Make foreign key constraint errors go through OnApplyChangesFailed interceptor #783

slagtejn · 2022-08-11T00:03:00Z

slagtejn
Aug 11, 2022

I know I have asked something similar before, but probably did not explain it well. In our syncing environment we have a scope called user data. This scope contains all the tables needed for the users data with all the correct foreign key relations. This scope is filtered, but how we handle filtered scopes is to create an instance of the base scope with a single filter parameter. The user logging into the application can be linked to multiple users and thus will generate multiple user scopes. For example the scopes would be in the format

UserData_1
UserData_2
UserData_3

We do this because it's a dynamically changing parameter and we would need to get the historical data of a user if they are linked to a new user. A manager getting a new employee for example. The scope_info table will contain the timestamp for each filter. With this implementation we don't have to re-initialize the scope every time the parameter changes to get the historical data and it's transferring a lot less data if new users are added instead of getting all data for all linked users. Over time some of the scopes will become obsolete and the data in the database becomes old, so we have a mechanism to clean it up.

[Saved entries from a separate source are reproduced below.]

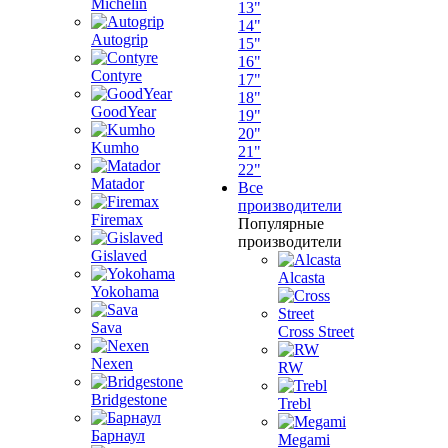
Michelin
13"
14"
Autogrip
15"
16"
Contyre
17"
18"
GoodYear
19"
20"
Kumho
21"
22"
Matador
Все
производители
Firemax
Популярные
производители
Gislaved
Alcasta
Yokohama
Sava
Cross Street
Nexen
RW
Bridgestone
Trebl
Барнаул
Megami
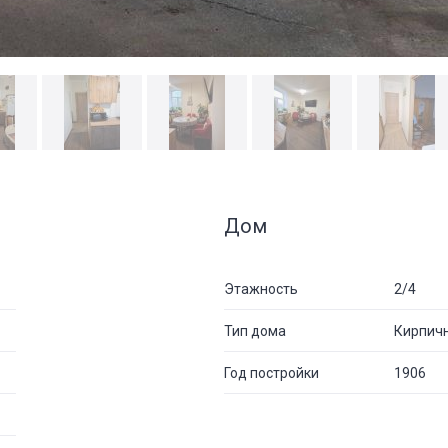
Дом
Этажность
2/4
Тип дома
Кирпич
Год постройки
1906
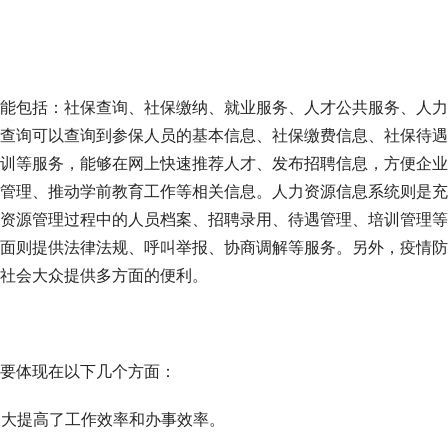
能包括：社保查询、社保缴纳、就业服务、人才公共服务、人力
查询可以查询到参保人员的基本信息、社保缴费信息、社保待遇
训等服务，能够在网上快速推荐人才、发布招聘信息，方便企业
管理、推动学前教育工作等相关信息。人力资源信息系统则是充
资源管理过程中的人员档案、招聘录用、待遇管理、培训管理等
面则提供法律法规、呼叫举报、协商调解等服务。另外，疫情防
社会大众提供多方面的便利。
要体现在以下几个方面：
极大提高了工作效率和办事效率。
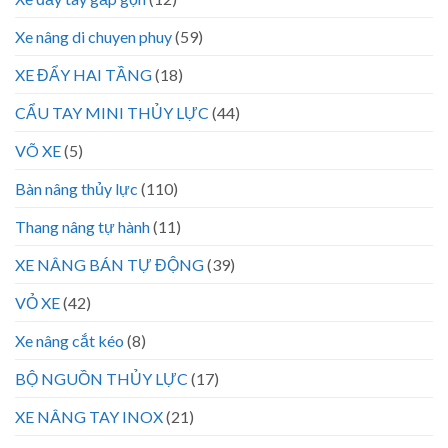
Xe nâng di chuyen phuy
(59)
XE ĐẨY HAI TẦNG
(18)
CẨU TAY MINI THỦY LỰC
(44)
VÕ XE
(5)
Bàn nâng thủy lực
(110)
Thang nâng tự hành
(11)
XE NÂNG BÁN TỰ ĐỘNG
(39)
VỎ XE
(42)
Xe nâng cắt kéo
(8)
BỘ NGUỒN THỦY LỰC
(17)
XE NÂNG TAY INOX
(21)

Ok so now the problem. There are cases were foreign key data is crossing scopes. For example some data from UserData_1 crosses into UserData_2. When this happens there are foreign key constraint errors and sync just stops with no other data syncing on the scope. Now UserData_2 syncs and the data is inserted so when UserData_1 syncs again it might finish. If there are a lot of FK errors this process would take a long time and could end in an endless loop. An endless loop would be a data issue that needs to be fixed on server, but at least sync would be able to detect it instead of failing.

Sync framework was able to handle this with the knowledge blob which contained the failed records and this error went through OnApplyChangedFailed interceptor with the type 'ErrorsOccurred'. Sync was able to continue syncing the rest of the data for the scope, but ignore those failed records somehow (still a mystery on how it was able to do that).

Do you see a possible solution to this? I know disabling foreign keys will work, but that locks the table and is not the best solution since it could ruin the integrity of the data. I can think of adding a table that contains the json of the failed records per scope and appends them during the next sync of a specific scope so data is not lost. If sync continues and updates the timestamp on the scope then the failed records would not be retrieved again so there needs to be some sort of tracker.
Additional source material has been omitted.